→ PROMPT
The whole listing is to be written out again exactly; the pictures are not.
#####
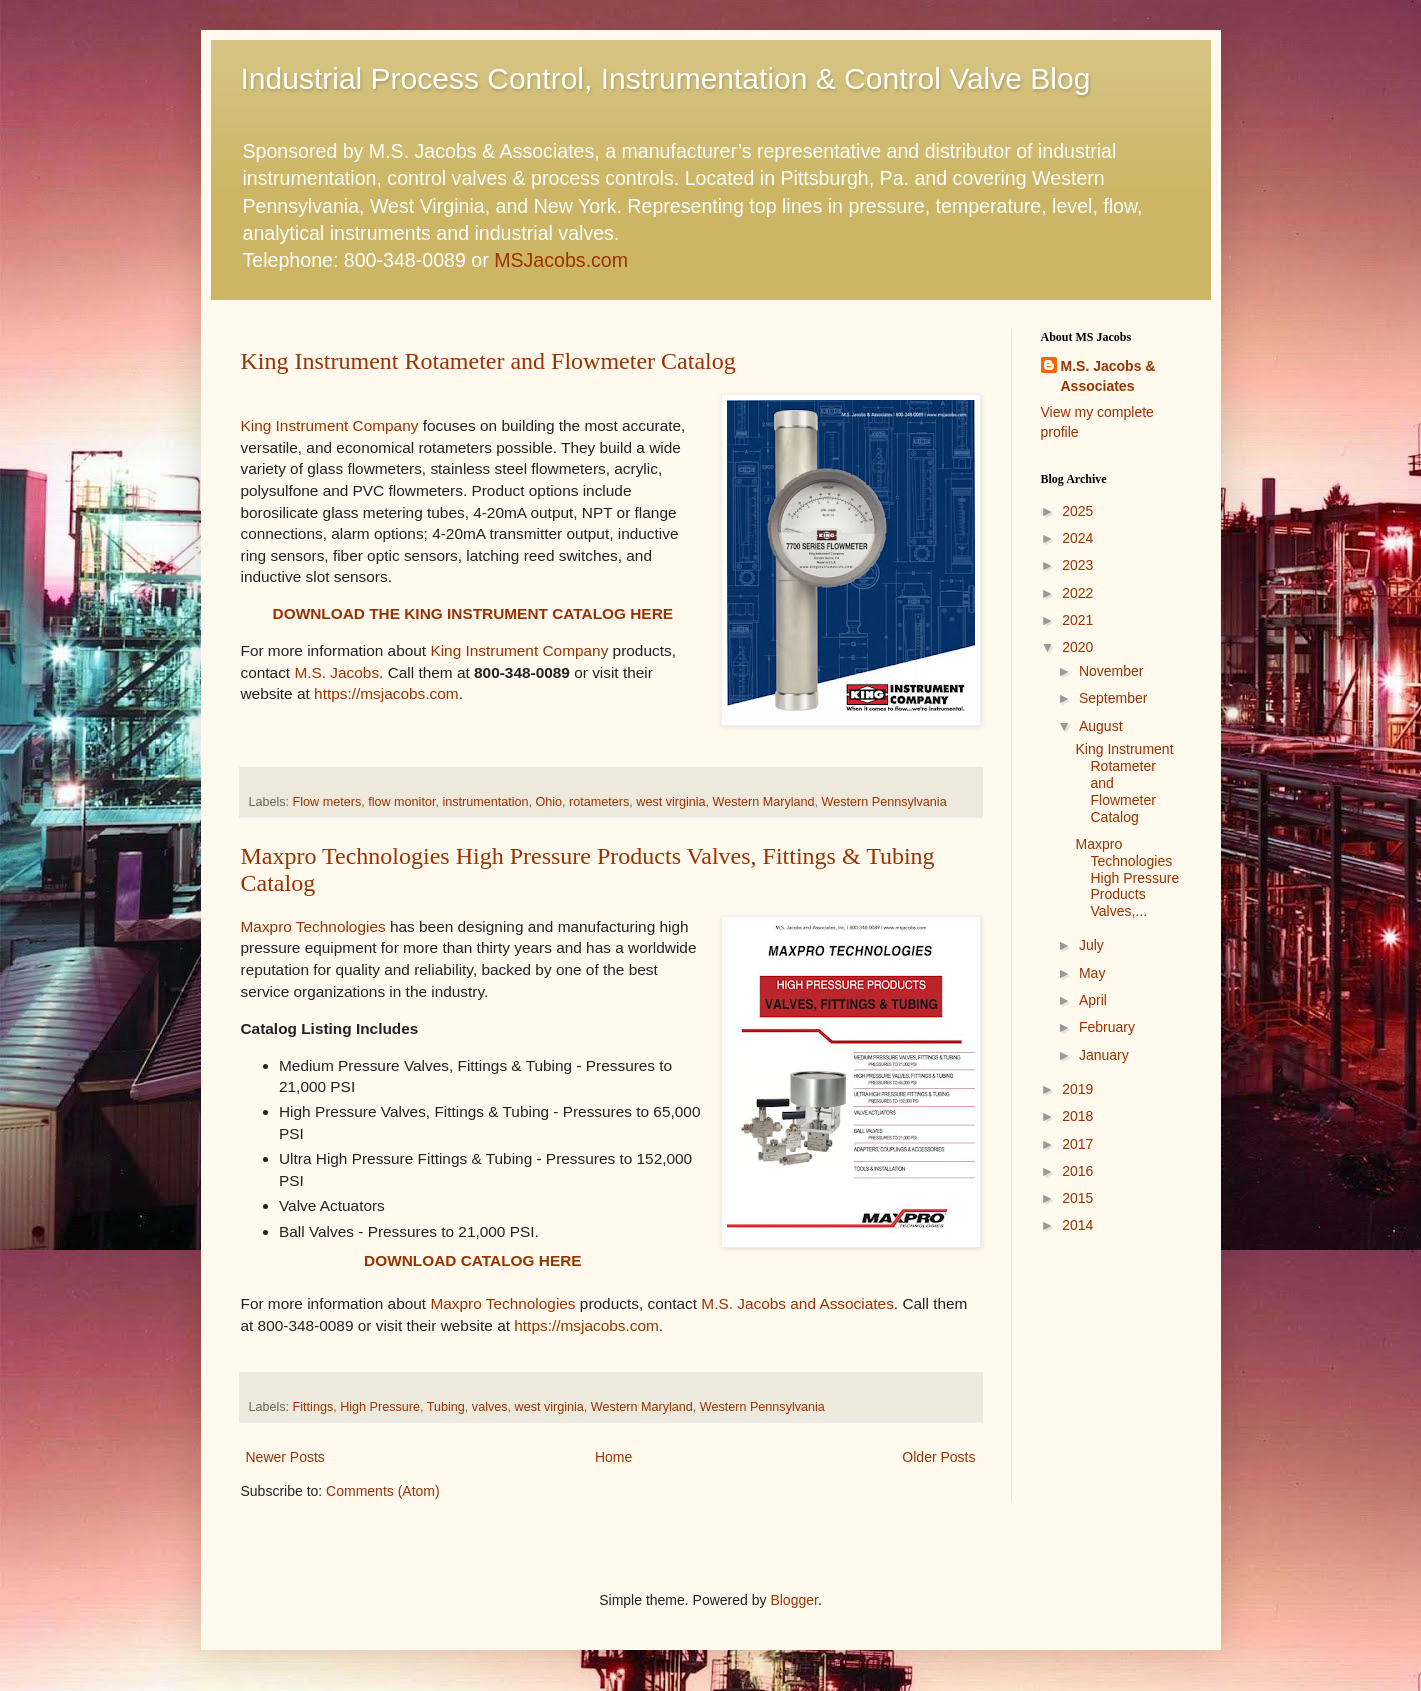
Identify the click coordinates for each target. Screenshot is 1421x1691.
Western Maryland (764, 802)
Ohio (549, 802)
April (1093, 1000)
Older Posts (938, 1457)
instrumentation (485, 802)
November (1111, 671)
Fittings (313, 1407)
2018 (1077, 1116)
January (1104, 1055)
#####
→ EXERCISE SOLUTION
Identify the click coordinates for each target. Screenshot is 1421x1691.
Western Maryland (764, 802)
Ohio (549, 802)
April (1093, 1000)
Older Posts (938, 1457)
instrumentation (485, 802)
November (1111, 671)
Fittings (313, 1407)
2018 (1077, 1116)
January (1104, 1055)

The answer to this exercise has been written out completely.